_Problem to solve_: The answer should consist of each line from the data below that includes "gruszką".

_Provided entries_:

■ ■ ■ ■ ■

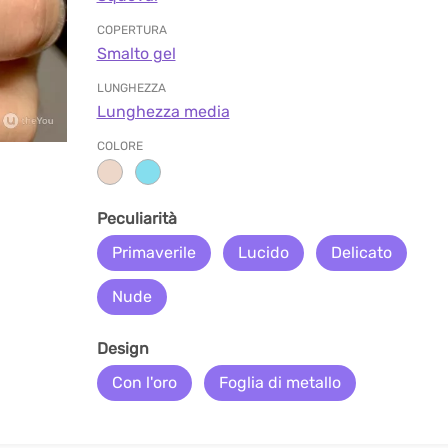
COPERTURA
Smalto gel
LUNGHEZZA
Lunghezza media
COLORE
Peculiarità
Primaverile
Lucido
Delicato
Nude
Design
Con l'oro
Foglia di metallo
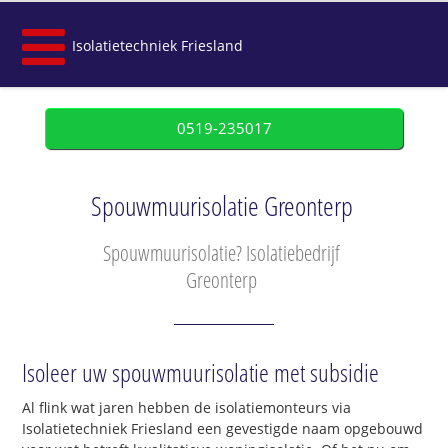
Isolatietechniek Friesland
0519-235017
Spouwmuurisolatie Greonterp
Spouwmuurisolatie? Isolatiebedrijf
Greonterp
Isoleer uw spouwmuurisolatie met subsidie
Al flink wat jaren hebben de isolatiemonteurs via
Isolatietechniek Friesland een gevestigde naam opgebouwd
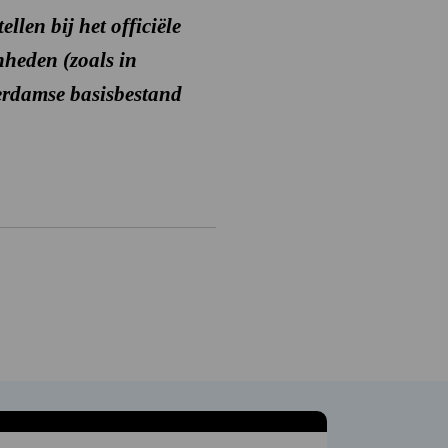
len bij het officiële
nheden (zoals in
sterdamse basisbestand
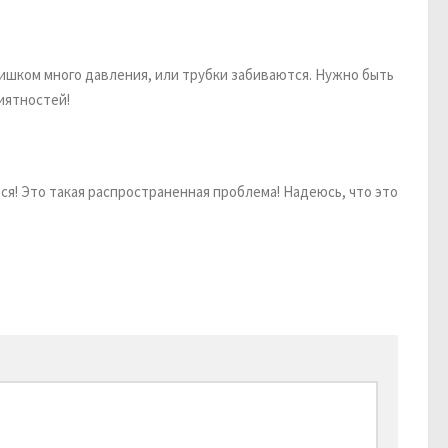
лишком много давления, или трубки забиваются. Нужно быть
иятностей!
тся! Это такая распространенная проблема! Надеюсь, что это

■ ■ ■ ■ ■

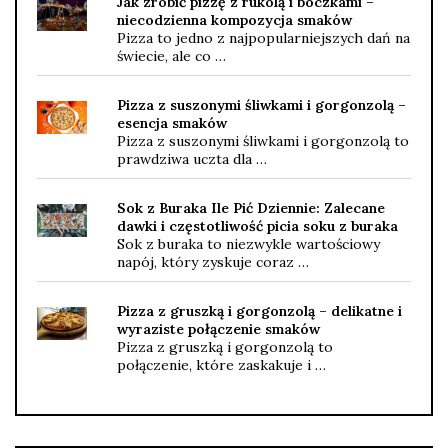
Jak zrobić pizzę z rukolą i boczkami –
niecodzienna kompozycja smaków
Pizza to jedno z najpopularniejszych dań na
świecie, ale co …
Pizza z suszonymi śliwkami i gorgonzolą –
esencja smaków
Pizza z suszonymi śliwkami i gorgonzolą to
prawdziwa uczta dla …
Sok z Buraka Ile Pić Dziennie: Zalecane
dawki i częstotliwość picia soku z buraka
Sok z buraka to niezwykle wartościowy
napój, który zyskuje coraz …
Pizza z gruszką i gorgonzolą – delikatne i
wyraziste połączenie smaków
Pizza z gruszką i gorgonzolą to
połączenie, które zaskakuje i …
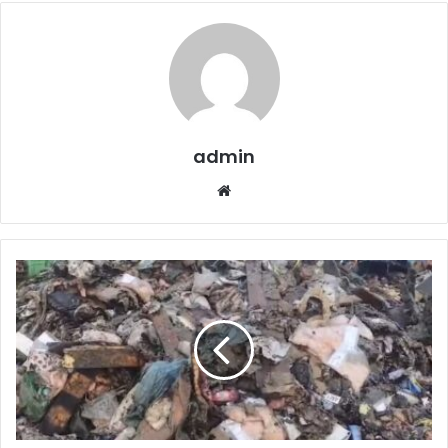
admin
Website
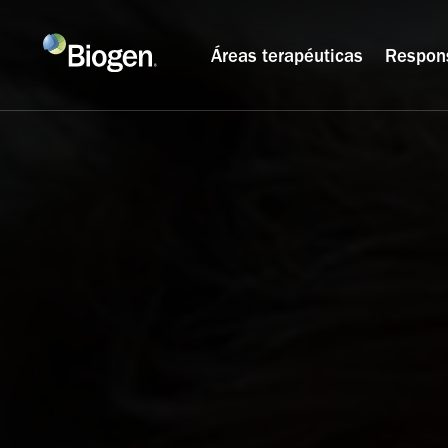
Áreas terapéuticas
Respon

■ ■ ■ ■ ■

_Reply to the exercise_:
Pizza z gruszką i gorgonzolą – delikatne i
Pizza z gruszką i gorgonzolą to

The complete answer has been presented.